SAG-AFTRA's Talks With Video Games Industry End With No Resolution

Authored by gamespot.com and submitted by dogsfromspace

SAG-AFTRA announced on Thursday that its scheduled talks with various gaming industry employers ended quickly and without an agreement being formed. The meetings--which began on Tuesday--were undertaken with the goal of renegotiating the terms of the current Interactive Media Agreement, specifically as it relates to pay, streaming rights, and use of artificial intelligence. After failing to reach an agreement, the following statement was posted to the union's website:

"SAG-AFTRA and video game employers concluded scheduled negotiations for the Interactive Media Agreement. No deal was reached and the current agreement will remain in effect while the parties make final efforts to reach a deal."

SAG-AFTRA recently voted to authorize a strike against 10 major gaming industry juggernauts, with 98.32% of the union's 160,000+ members voting in favor of the strike. If the aforementioned "final efforts to reach a deal" fail, a strike is almost certain to come next, impacting the following entertainment companies:

The news comes on the heels of the announcement that the Writer's Guild Of America (WGA) strike has ended, with union members reaching a tentative agreement with The Alliance Of Motion Pictures And Television Producers after a 148-day strike. The WGA will soon vote to ratify the agreement.

SAG-AFTRA's previous strike against gaming companies, which took place from 2016-2017, lasted 183 days. As a result of that strike, certain games--such as Life is Strange: Before the Storm, made use of non-union actors. In that particular case, original Chloe actor Ashly Burch was only permitted to consult on the character rather than portray her in the game.
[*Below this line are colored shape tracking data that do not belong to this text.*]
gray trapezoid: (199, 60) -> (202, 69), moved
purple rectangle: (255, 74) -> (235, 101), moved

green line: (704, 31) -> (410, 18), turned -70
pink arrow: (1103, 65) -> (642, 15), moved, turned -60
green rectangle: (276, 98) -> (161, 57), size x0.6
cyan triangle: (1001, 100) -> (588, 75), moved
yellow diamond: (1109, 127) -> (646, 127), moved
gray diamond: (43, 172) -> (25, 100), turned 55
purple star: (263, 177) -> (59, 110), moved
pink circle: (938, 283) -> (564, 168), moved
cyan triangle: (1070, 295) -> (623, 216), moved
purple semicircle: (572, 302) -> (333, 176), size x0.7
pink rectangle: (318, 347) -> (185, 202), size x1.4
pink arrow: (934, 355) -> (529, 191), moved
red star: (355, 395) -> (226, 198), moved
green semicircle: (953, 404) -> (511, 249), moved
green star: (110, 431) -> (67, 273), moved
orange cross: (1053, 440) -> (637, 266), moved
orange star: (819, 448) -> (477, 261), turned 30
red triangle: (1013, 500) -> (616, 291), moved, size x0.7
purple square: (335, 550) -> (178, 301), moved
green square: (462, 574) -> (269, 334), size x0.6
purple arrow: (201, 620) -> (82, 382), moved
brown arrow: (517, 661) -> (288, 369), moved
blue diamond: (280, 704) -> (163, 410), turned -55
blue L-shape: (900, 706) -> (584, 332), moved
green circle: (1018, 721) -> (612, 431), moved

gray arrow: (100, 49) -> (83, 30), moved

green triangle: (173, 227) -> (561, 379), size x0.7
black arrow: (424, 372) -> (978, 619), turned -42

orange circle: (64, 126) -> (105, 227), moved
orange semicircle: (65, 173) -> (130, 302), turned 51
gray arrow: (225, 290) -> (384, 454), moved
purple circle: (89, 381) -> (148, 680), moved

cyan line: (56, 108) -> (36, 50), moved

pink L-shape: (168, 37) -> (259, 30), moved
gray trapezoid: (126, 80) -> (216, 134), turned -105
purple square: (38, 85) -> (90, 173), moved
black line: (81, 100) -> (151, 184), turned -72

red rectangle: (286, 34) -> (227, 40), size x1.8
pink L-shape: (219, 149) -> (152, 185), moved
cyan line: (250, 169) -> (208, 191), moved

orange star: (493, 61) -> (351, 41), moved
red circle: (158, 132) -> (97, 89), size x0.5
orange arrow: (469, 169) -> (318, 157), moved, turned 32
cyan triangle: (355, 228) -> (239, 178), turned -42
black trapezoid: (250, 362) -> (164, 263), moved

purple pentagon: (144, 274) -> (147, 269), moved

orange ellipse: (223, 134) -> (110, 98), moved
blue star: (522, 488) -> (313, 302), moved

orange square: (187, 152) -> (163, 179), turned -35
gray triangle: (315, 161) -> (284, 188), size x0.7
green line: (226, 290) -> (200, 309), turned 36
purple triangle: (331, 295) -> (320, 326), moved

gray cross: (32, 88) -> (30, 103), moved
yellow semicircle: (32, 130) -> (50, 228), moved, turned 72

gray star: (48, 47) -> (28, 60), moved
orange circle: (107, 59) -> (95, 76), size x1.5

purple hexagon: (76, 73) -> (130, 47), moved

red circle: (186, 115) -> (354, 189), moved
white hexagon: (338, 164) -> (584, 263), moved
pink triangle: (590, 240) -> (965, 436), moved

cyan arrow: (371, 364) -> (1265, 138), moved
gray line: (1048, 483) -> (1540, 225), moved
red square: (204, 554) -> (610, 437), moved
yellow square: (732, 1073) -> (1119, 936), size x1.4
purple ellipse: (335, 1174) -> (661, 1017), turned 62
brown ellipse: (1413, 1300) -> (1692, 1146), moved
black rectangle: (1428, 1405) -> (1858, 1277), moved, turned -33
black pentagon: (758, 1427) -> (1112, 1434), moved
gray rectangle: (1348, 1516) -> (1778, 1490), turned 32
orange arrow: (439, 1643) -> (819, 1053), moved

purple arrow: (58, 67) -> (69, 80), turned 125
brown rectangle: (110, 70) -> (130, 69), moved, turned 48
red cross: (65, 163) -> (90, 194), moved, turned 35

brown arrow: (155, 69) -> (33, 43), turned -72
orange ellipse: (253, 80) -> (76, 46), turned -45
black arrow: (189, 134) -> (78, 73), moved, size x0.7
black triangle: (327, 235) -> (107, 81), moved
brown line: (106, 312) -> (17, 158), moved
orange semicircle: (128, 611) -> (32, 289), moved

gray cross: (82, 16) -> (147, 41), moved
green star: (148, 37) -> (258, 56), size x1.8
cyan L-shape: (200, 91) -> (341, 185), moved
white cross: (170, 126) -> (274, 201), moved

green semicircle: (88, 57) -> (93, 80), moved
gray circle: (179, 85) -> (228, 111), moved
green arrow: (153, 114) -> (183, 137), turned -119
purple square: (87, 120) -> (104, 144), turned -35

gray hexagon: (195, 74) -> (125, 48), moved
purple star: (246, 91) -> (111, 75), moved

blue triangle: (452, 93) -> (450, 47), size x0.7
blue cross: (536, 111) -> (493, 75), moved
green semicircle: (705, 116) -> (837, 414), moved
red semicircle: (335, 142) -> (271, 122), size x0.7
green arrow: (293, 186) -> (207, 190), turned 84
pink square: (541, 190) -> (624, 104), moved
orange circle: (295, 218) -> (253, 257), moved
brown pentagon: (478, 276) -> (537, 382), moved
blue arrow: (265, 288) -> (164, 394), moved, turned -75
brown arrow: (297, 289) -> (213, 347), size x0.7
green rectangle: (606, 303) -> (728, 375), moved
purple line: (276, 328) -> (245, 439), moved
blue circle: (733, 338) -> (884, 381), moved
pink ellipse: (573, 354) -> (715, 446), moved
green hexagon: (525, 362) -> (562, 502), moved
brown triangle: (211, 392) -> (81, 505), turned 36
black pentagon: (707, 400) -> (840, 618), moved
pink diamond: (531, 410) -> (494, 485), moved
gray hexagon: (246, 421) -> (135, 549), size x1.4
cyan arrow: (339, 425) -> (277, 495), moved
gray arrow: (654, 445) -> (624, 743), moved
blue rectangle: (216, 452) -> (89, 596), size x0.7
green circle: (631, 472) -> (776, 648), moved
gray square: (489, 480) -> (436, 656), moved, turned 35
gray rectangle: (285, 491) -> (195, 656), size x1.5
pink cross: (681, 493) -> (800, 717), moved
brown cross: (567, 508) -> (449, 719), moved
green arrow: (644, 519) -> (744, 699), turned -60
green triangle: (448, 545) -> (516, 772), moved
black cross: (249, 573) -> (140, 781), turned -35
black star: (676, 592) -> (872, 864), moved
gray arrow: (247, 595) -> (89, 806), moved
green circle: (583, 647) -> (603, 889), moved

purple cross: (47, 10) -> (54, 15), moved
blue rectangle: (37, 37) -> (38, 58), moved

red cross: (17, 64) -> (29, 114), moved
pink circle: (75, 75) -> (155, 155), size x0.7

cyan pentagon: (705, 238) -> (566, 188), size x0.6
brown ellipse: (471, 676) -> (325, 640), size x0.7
AveDominusNox on September 30th, 2023 at 19:03 UTC »

I feel like it was always going to be an uphill battle in the video game industry. Actors and voice actors have a lot of pull in traditional film/TV. Nobody is making multiple mainstream movies Completely devoid of voiced dialog. Video games on the other hand. Plenty of games have gotten away with no dialog, starfox/ sims style chirps, generic grunts recorded by programmers. As plan A, never even considering using VO. The only games that will suffer more than average are the AAA multimillion dollar single player story driven games that publishers hate paying for anyway.

Upset_Programmer6508 on September 30th, 2023 at 16:53 UTC »

I would like it if my voices are real people and not all AI

Dix9-69 on September 30th, 2023 at 15:05 UTC »

It would be nice if Voice Actors got some protection. There have been a few actors who got snubbed in recent year by game devs that really broke my heart.

David Hayter - the iconic voice of Snake in the Metal Gear Solid franchise got kicked to the curb on MGSV so Kojima could finally have his “real Hollywood actor.” So we got Kiefer Sutherland sounding bored.

Then there was Valve replacing the Voice Actor for Alyx in HL: Alyx which was flabbergasting to me. Merle Dandridge rocked that role, not that Ozioma Akagha was bad by any means it just seemed a pointless change especially given their reasoning that they “needed someone who sounded younger.”

The worst part is neither of them found out until the games were announced. Not even a courtesy heads up, just thrown straight in the garbage.